Here are some of the truly wild numbers reflecting Shopify’s performance over BFCM 2023, starting with our CEO Tobi Lütke’s fave stats:
Nerd BFCM stats:
— tobi lutke (@tobi) November 25, 2023
Shopify’s egress processed 145 billion requests on Friday. App servers handled peak of ~60 million requests per minute. Increase of 38%. Total GMV was $4.1b, up by 22% from last year.
But Rails doesn't scale so what are we even doing 🤷♂️
- We achieved 99.999+% uptime, handling 29.7 petabytes of data served from across our infrastructure—that’s over 5 terabytes per minute.
- At peak, our core application server handled 967K requests per second, equivalent to 58 million requests per minute.
- During the BFCM rush, our MySQL fleet (a combo of MySQL 5.7 and MySQL 8) handled over 19 million queries per second (QPS).
- At peak, we were indexing 22 GB/sec of logs and 51.4 GB/sec of metrics data! On top of that we ingested 9 million spans a second of tracing data. We constantly monitor second-to-second data on how production systems are performing.
- Our Apache Kafka streaming infrastructure served 29 million messages per second at peak. That’s 45% growth from 2022—and we did it more efficiently this year with 14% fewer brokers.
All of this performance enabled our merchants to reach $9.3B in global sales throughout BFCM, with a peak of $4.2 million per minute on Black Friday.

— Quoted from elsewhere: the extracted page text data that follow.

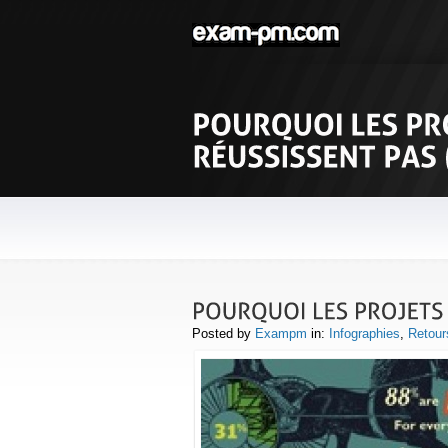
Posted by
Exampm
in:
Infographies
,
Retour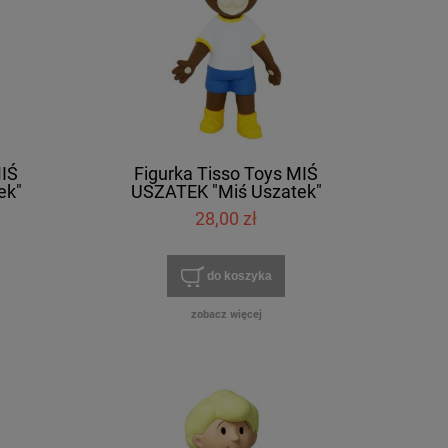
MIŚ
Figurka Tisso Toys MIŚ
ek"
USZATEK "Miś Uszatek"
28,00 zł
do koszyka
zobacz więcej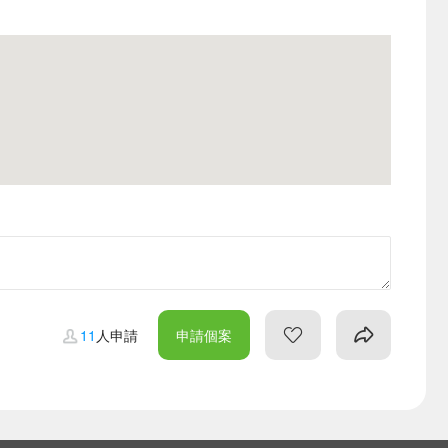
11
人申請
申請個案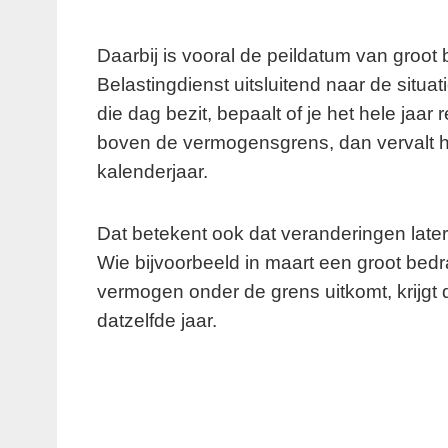
Daarbij is vooral de peildatum van groot 
Belastingdienst uitsluitend naar de situa
die dag bezit, bepaalt of je het hele jaar
boven de vermogensgrens, dan vervalt het
kalenderjaar.
Dat betekent ook dat veranderingen later
Wie bijvoorbeeld in maart een groot bedr
vermogen onder de grens uitkomt, krijgt 
datzelfde jaar.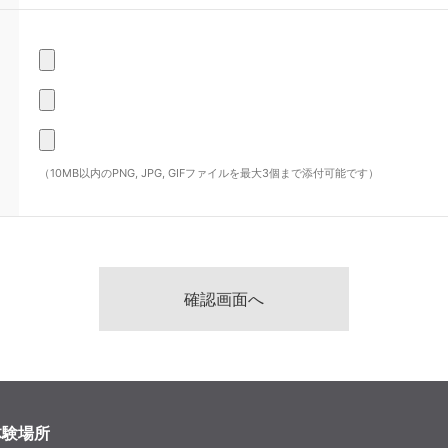
（10MB以内のPNG, JPG, GIFファイルを最大3個まで添付可能です）
体験場所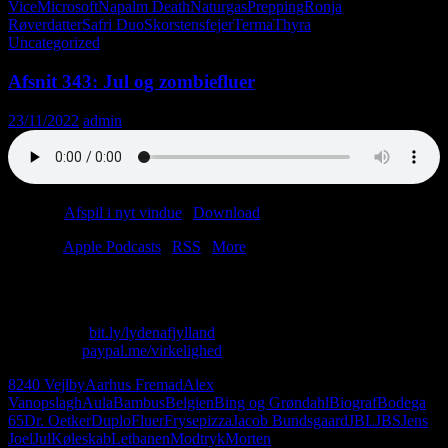
Vice
Microsoft
Napalm Death
Naturgas
Prepping
Ronja
Røverdatter
Safri Duo
Skorstensfejer
Terma
Thyra
Uncategorized
Afsnit 343: Jul og zombiefluer
23/11/2022
admin
Podcast:
Afspil i nyt vindue
|
Download
(63.0MB)
Tilmeld:
Apple Podcasts
|
RSS
|
More
Julen har ramt det gamle bryggers. Igen.
Skriv til os: virkelighed@protonmail.com
Køb T-shirt:
bit.ly/lydenafjylland
Giv penge:
paypal.me/virkelighed
8240 Vejlby
Aarhus Fremad
Alex
Vanopslagh
Aula
Bambus
Belgien
Bing og Grøndahl
Biograf
Bodega
65
Dr. Oetker
Duplo
Fluer
Frysepizza
Jacob Bundsgaard
JBL
JBS
Jens
Joel
Jul
Køleskab
Letbanen
Modtryk
Morten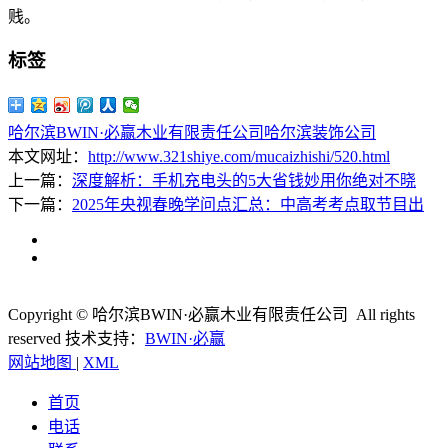
贱。
标签
哈尔滨BWIN·必赢木业有限责任公司
哈尔滨装饰公司
本文网址：
http://www.321shiye.com/mucaizhishi/520.html
上一篇：
深度解析：手机充电头的5大省钱妙用你绝对不晓
下一篇：
2025年央视春晚学问点汇总：中高考考点取节目出
Copyright © 哈尔滨BWIN·必赢木业有限责任公司 All rights
reserved
技术支持：
BWIN·必赢
网站地图
|
XML
首页
电话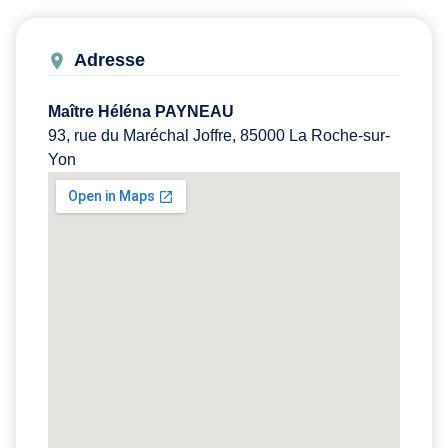
Adresse
Maître Héléna PAYNEAU
93, rue du Maréchal Joffre, 85000 La Roche-sur-
Yon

________________________________
“Fast software is a cultural phenomenon, driven by curiosity not ego.” - Ian Ker-Seymer (a production engineer at Shopify)
To keep building that culture, we’ll keep celebrating and sharing these wins. We are only as strong as our foundation, and our culture helps keep that foundation strong, agile, and delightful.
Why is all of this so important? Because it allows us to show up for our merchants in the best way possible, the way they need us to, so they can keep building their businesses and showing the world the real power of entrepreneurship—backed by a performant AF commerce platform.